Deux ajustements successifs ont porté la cible de 6 blobs par bloc à 10, puis à 14, avec un plafond maximum de 21. L’objectif était de réduire les coûts des rollups de couche 2 en augmentant le débit pour les données en blob, les lots de transactions compressés que les rollups publient sur Ethereum pour la sécurité et la finalité.

Trois mois après la collecte des données, les résultats révèlent un écart entre capacité et utilisation. Une analyse de MigaLabs de plus de 750 000 slots depuis l’activation de Fusaka montre que le réseau n’atteint pas le nombre cible de 14 blobs.

L’utilisation médiane des blobs a en fait diminué après le premier ajustement de paramètre, et les blocs contenant 16 blobs ou plus présentent des taux de misses élevés, suggérant une dégradation de la fiabilité aux limites de la nouvelle capacité.

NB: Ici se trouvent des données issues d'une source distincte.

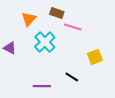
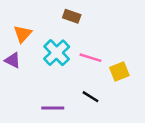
orange triangle: (29, 19) -> (23, 34), moved
pink line: (73, 27) -> (90, 58), moved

La conclusion du rapport est claire : aucune augmentation supplémentaire du paramètre blob jusqu’à ce que les taux de misses élevés se normalisent et que la demande pour la marge déjà créée se matérialise.

Ce que Fusaka a changé et quand cela s’est produit

Le baseline pré-Fusaka d’Ethereum, établi par l’EIP-7691, fixait la cible à 6 blobs par bloc avec un maximum de 9. La mise à jour Fusaka a introduit deux ajustements séquentiels du Blob Parameter Override.

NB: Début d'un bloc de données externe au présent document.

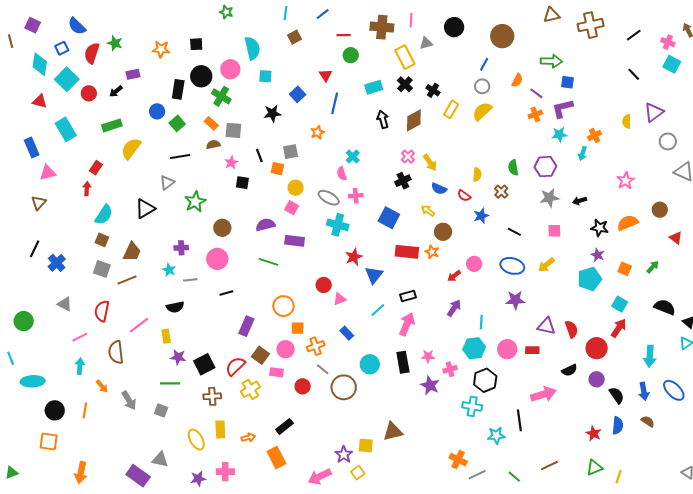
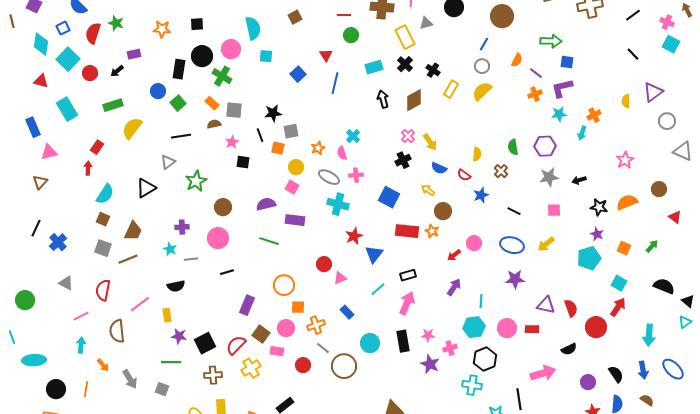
black star: (272, 113) -> (273, 113), moved
orange star: (318, 132) -> (318, 148), moved
purple circle: (597, 379) -> (588, 382), moved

Le premier a été activé le 9 décembre, portant la cible à 10 et le maximum à 15. Le second a été activé le 7 janvier 2026, portant la cible à 14 et le maximum à 21.

Ces changements n’ont pas nécessité de hard forks, et le mécanisme permet à Ethereum d’ajuster la capacité via la coordination des clients plutôt que par des mises à jour au niveau du protocole.

L’analyse de MigaLabs, qui a publié un code reproductible et une méthodologie, a suivi l’utilisation des blobs et la performance du réseau durant cette transition.

Elle a constaté que le nombre médian de blobs par bloc est passé de 6 avant le premier override à 4 après, malgré l’expansion de la capacité du réseau. Les blocs contenant 16 blobs ou plus restent extrêmement rares, apparaissant entre 165 et 259 fois chacun durant la période d’observation, selon le nombre spécifique de blobs.

Le réseau dispose d’une marge qu’il n’utilise pas.

Une divergence de paramètre : le texte de la chronologie du rapport décrit le premier override comme portant la cible de 6 à 12, mais l’annonce de la Fondation Ethereum sur le mainnet et la documentation des clients décrivent l’ajustement comme passant de 6 à 10.

Nous utilisons comme source les paramètres de la Fondation Ethereum : 6/9 en baseline, 10/15 après le premier override, 14/21 après le second. Néanmoins, nous considérons le jeu de données du rapport pour l’utilisation observée et les patterns de taux de misses comme la base empirique.

Les taux de misses augmentent à haute quantité de blobs

La fiabilité du réseau, mesurée par les slots manqués, c’est-à-dire les blocs qui ne se propagent pas ou n’attestent pas correctement, montre un schéma clair.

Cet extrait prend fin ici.